Josh Frydenberg Calls for Free Vote on Marriage Equality

Josh Frydenberg

Assistant Treasurer Josh Frydenberg today spoke on the topic of marriage equality and stated that he believes himself and his Liberal colleagues should be allowed a conscience vote.

Frydenberg this morning told Radio National he believed a motion for a conscience vote would be likely to succeed if put to the party room.

“I think people come to the table on this issue with different religious positions, different moral positions, different ethical positions,” Mr Frydenberg said.

“That’s why I think they should be allowed to express a conscience vote and, if they are, many people would probably express a view in favour of gay marriage.”

When asked if Frydenberg would vote in favour of same sex marriage if it came to conscience vote, he replied:

“Well I’ll wait to articulate my position once the Party Room has made that first step in favour of a conscience vote.”

Frydenberg went on to discuss a possible future for marriage equality in Australia.

“If you look at the history of movements like this, I think we could predict that in some years’ time, whether it’s just a few years’ time or whether it’s a number of years’ time, gay marriage, I think, will be part of the way of life here in Australia.” he said.

Communications Minister Malcom Turnbull stated that if a conscience vote were to take place, he would be in support of legalizing same sex marriage, the ABC reports.

“If there was a free vote, subject to the detail of the legislation, I would support a proposal to legalise same-sex marriage,” Mr Turnbull said.

“There has been a big shift in the global context.

“There is no doubt, at some point this matter will be dealt with.”

Senator David Leyonhjelm, who has introduced draft legislation to legalize same sex marriage, this week brought fo0rward the debate on marriage equality by putting pressure on the Liberal party to take a position on a conscience at their party meeting on Tuesday.
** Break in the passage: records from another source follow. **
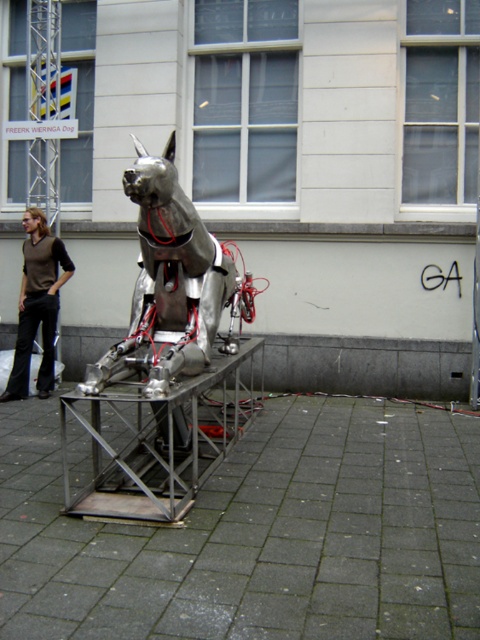 Looking at this image, you are standing at the entrance of the building and want to take a photo of the shiny metallic dog at center. According to the coordinates provided, where should you position yourself to ensure the dog is centered in your camera viewfinder?

According to the coordinates provided, the shiny metallic dog at center is located at point (169, 289). To center it in your camera viewfinder, position yourself directly in front of the entrance and adjust your angle so that the dog aligns with the center point of your viewfinder at those coordinates. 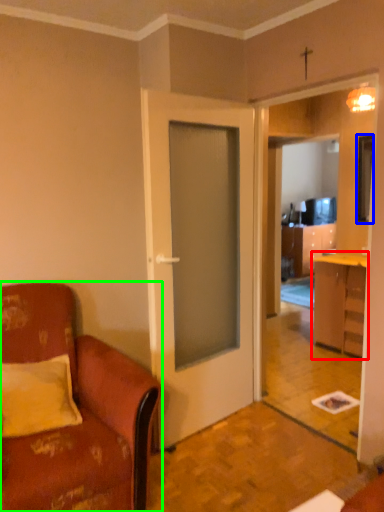 Question: Based on their relative distances, which object is nearer to cabinetry (highlighted by a red box)? Choose from television (highlighted by a blue box) and chair (highlighted by a green box).

Choices:
 (A) television
 (B) chair

Answer: (A) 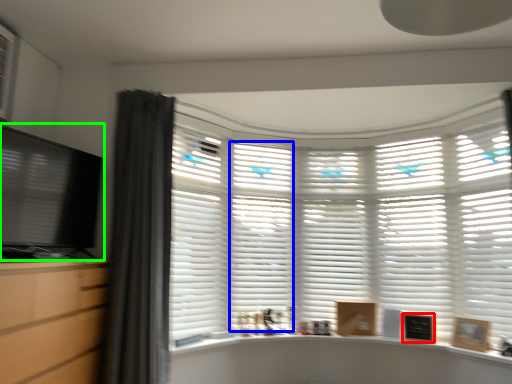 Question: Estimate the real-world distances between objects in this image. Which object is closer to picture frame (highlighted by a red box), shutter (highlighted by a blue box) or computer monitor (highlighted by a green box)?

Choices:
 (A) shutter
 (B) computer monitor

Answer: (A) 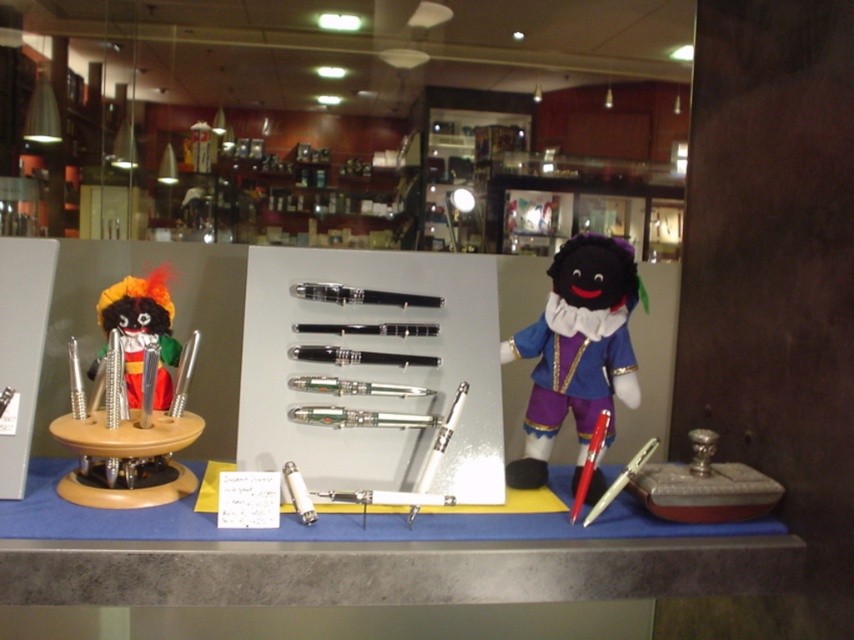 Question: Is wooden toy at left bigger than velvet doll at center?

Choices:
 (A) no
 (B) yes

Answer: (B)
However, the meeting passed with no debate, and Leyonhjelm stated he would save his second reading of the bill until the issue has been given more room for debate.

“The Liberal Party didn’t come to a decision as to its position on a conscience vote, so that debate would be somewhat artificial,” Mr Leyonhjelm said.

“It will be months before it’s debated again.

“For me to make my second reading speech now, when I can’t make another one later in the debate, would be a bit of a waste, although I have a very good speech ready.” he told the ABC.